Workload Support and Framework Compatibility

Native Inference Workloads

NVIDIA Run:ai supports multiple native inference workload types to accommodate different serving frameworks and deployment preferences:

• Custom - Deploy user-defined inference images built with any compatible runtime. This workload type also supports distributed inference, enabling multi-node serving for large models. Distributed inference is available via API only. See Distributed inference API for more details.

• Hugging Face - Run transformer-based models directly from Hugging Face repositories.

• NVIDIA NIM - Deploy optimized NVIDIA Inference Microservices that include built-in observability, tracing, and GPU performance metrics.

Additional Supported Inference Workloads

NVIDIA Run:ai also supports a broad range of workloads from the ML and Kubernetes ecosystem that are already registered as workload types in the platform and ready to use. These workloads can then be submitted using the Workloads v2 API and managed with the same orchestration, monitoring, and scheduling capabilities as native workloads. For details on feature support, see Supported features.

• NVIDIA NIM Services (using the dedicated NVIDIA NIM API)

• KServe

• SeldonDeployment

• RayService

Extending Inference Workload Support

For emerging ML frameworks, tools, or Kubernetes resources, the Resource Interface (RI) provides a declarative way to extend platform support. Administrators can register new workload types via the Workload Types API, making them available across the organization without requiring platform updates or code changes. Once registered, these workloads can then be submitted using the Workloads v2 API and managed with the same orchestration, monitoring, and scheduling capabilities as native workloads. See Extending workload support with Resource Interface for more details.

Observability and Metrics

Inference workloads deployed through NVIDIA Run:ai provide comprehensive observability and performance monitoring. See Workloads for more details.

• Inference metrics - Available for all inference workloads, tracking performance indicators such as GPU utilization, request throughput, and latency.

• NVIDIA NIM metrics - Specific to NVIDIA NIM workloads, offering additional visibility into model-level statistics, runtime performance, and token-level metrics for LLMs.

Workload Architecture

NVIDIA Run:ai inference workloads can be deployed as:

• Single-node - Deployed as a single pod, typically for lightweight or latency-sensitive serving.

• Multi-node - Deployed as a coordinated set of pods (Leader–Worker Set) to support large language models (LLMs) that cannot fit on a single GPU node (for example, DeepSeek R1).

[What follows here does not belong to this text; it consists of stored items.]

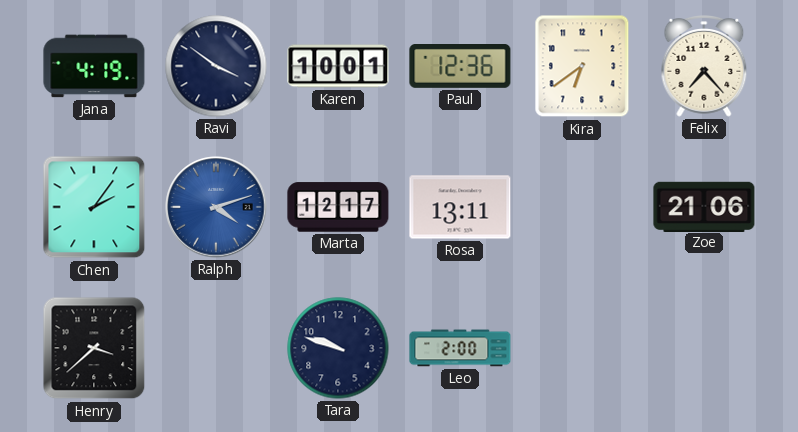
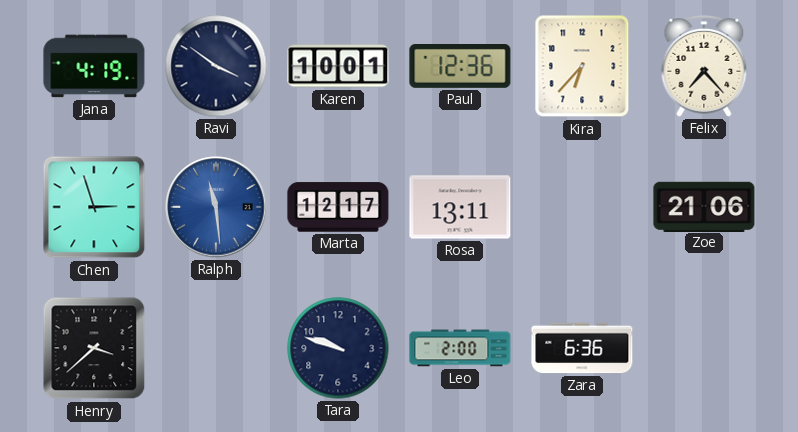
Kira: 6:39 -> 6:37
Chen: 2:06 -> 2:57
Ralph: 4:12 -> 11:29
Zara: none -> 6:36
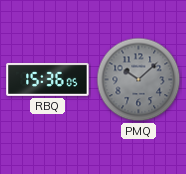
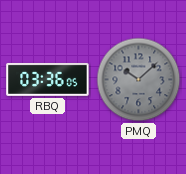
RBQ: 15:36 -> 03:36
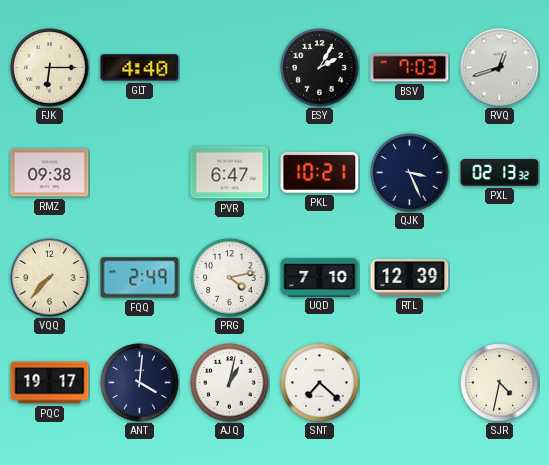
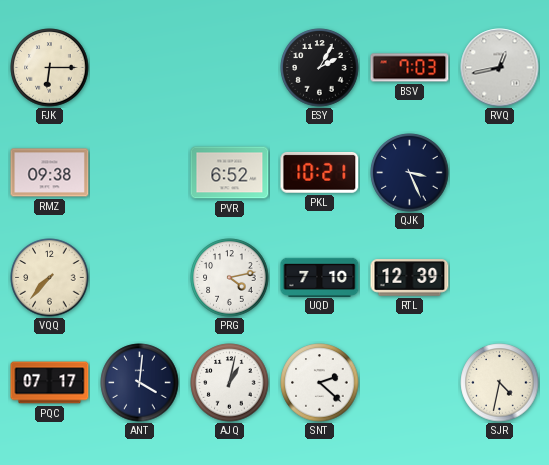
GLT: 4:40 -> none
RVQ: 12:42 -> 12:43
PVR: 6:47 -> 6:52
PXL: 02:13 -> none
FQQ: 2:49 -> none
PQC: 19:17 -> 07:17
SNT: 7:22 -> 2:22
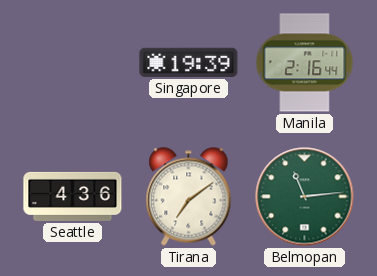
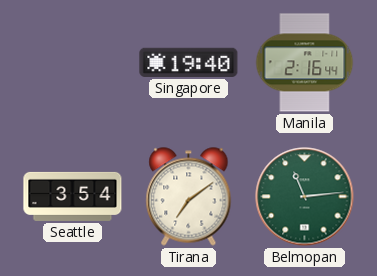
Singapore: 19:39 -> 19:40
Seattle: 4:36 -> 3:54
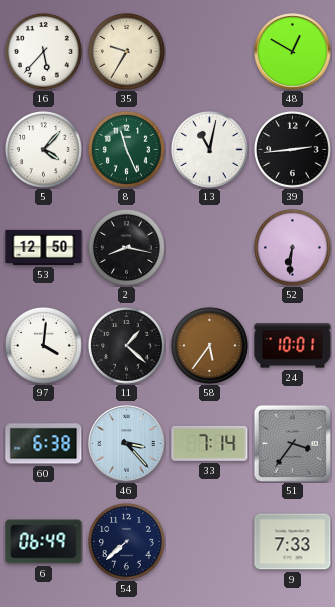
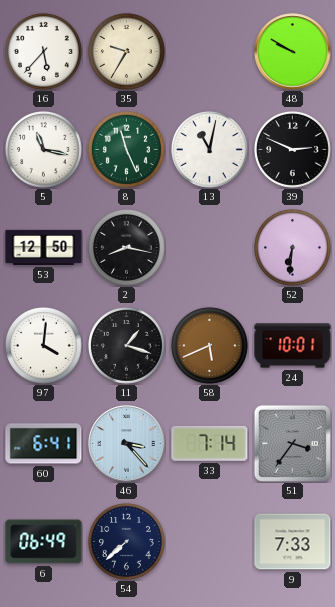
48: 12:50 -> 9:50
5: 4:07 -> 11:17
39: 2:44 -> 2:49
11: 1:22 -> 1:18
58: 5:36 -> 5:41
60: 6:38 -> 6:41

Deployment Architecture Overview

Single-Node Deployment

Single-node inference workloads are deployed as a single pod and use Knative Serving, which provides serverless capabilities such as request queuing, autoscaling, and granular rollout.

Request flow:

1. The client authenticates with the NVIDIA Run:ai control plane to obtain a token.

2. The client sends a request to the inference serving endpoint hosted in the NVIDIA Run:ai cluster.

3. The request passes through the organization’s load balancer.

4. The request reaches the NGINX Ingress, where TLS termination occurs. NGINX proxies the request to the Kourier ingress.

5. Kourier forwards the request to the Knative Queue Proxy. The queue proxy manages traffic to maintain service level objectives (SLOs), metrics, and concurrency.

6. Authorization is validated before the LLM/model container processes the request.

7. Results are returned to the client.

Multi-Node Deployment

Multi-node inference workloads use multiple pods, one leader and several workers pods, forming a Leader–Worker Set (LWS). Knative is not used in this configuration.

Request flow

1. The client authenticates with the NVIDIA Run:ai control plane to obtain a token.

2. The client sends a request to the inference serving endpoint hosted in the NVIDIA Run:ai cluster

3. Requests flow through the load balancer and Ingress directly to the inference leader pod.

4. Authorization is validated by the leader pod before any computation is offloaded to workers.

5. The leader pod handles authorization and delegates computation across the worker pods.

6. Results are aggregated by the leader and returned to the client.